Lamarga

Luis Marré y Fayad

In El Moro Fayad Jamis on 4 septembre 2010 at 5:52
La rebeldía de un poeta cubano
Luis Marré • La Habana
 
Luis Marré con Fayad Jamís y Nivaria Tejera

Cuando conocí a Fayad Jamís, en la feria del libro de 1951, solo había leído algunos poemas suyos aparecidos en el suplemento dominical del periódico El País; aquellos poemas estaban influenciados por la poesía neorromántica de José Ángel Buesa, y fueron recogidos en un sobrio librito titulado Brújula, que adquirí aquella misma noche de nuestro encuentro.

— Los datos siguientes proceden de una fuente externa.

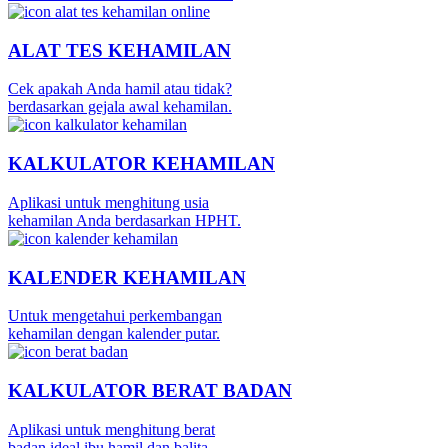
ALAT TES KEHAMILAN
Cek apakah Anda hamil atau tidak?
berdasarkan gejala awal kehamilan.
KALKULATOR KEHAMILAN
Aplikasi untuk menghitung usia
kehamilan Anda berdasarkan HPHT.
KALENDER KEHAMILAN
Untuk mengetahui perkembangan
kehamilan dengan kalender putar.
KALKULATOR BERAT BADAN
Aplikasi untuk menghitung berat
badan ideal ibu hamil dan balita.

Aquella noche no solo conocí a Fayad sino también a otros tres poetas que en lo adelante serían mis amigos: Rolando Escardó, Carlos Galindo y Pedro de Oraá. Por primera vez conocía a coetáneos míos que cultivaran la poesía —solo había tratado a improvisadores de puntos guajiros, amigos de mi abuelo y mis tíos. La amistad que me unió a aquellos jóvenes poetas solo ha sido interrumpida por la muerte de tres de ellos: Escardó, Fayad y Galindo.

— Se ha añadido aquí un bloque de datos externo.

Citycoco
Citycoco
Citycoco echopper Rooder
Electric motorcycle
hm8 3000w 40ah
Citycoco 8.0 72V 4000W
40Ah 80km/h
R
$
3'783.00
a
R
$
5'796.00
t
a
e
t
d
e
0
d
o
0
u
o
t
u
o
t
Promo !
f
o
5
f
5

Unos meses después de la clausura de la feria, encontré a Fayad en Galiano y Reina; esperaba a su novia. Me invitó a que lo visitara en su habitación que compartía con Escardó. Nos despedimos cuando llegó la novia, una bella muchacha de ojos rasgados y piel tan blanca que me recordó la porcelana de las muñecas que entonces vendían en el Barrio Chino.

Un sábado, después de recorrer varias librerías, busqué la dirección que Fayad me había dado. Era una casa de huéspedes en los altos de una vieja vivienda de la calle Reina, casi frente al periódico El País. Fayad me mandó a pasar. La habitación era un cuarto con dos camas personales y cajones de madera como asiento. La ropa estaba colgada en la pared; los libros, pinceles, botes de pintura —Fayad estudiaba en San Alejandro— yacían sobre un cajón; una cabeza de Dante, en yeso, me llamó la atención.

—Un trabajo de clase —me dijo mi amigo.

Pronto comenzamos a hablar de nuestras obras. Fayad me entregó varias hojas escritas con una hermosa caligrafía: se trataba de sus últimos poemas. Me sorprendieron, no quedaba nada de romanticismo buesiano en lo que leía; comprendí que Fayad había logrado hallar su voz. Elogié sinceramente aquellos poemas. Fayad me prometió dedicarme el titulado “La yagruma”. Tres de aquellos poemas que leí aquella tarde aparecieron en Orígenes poco después.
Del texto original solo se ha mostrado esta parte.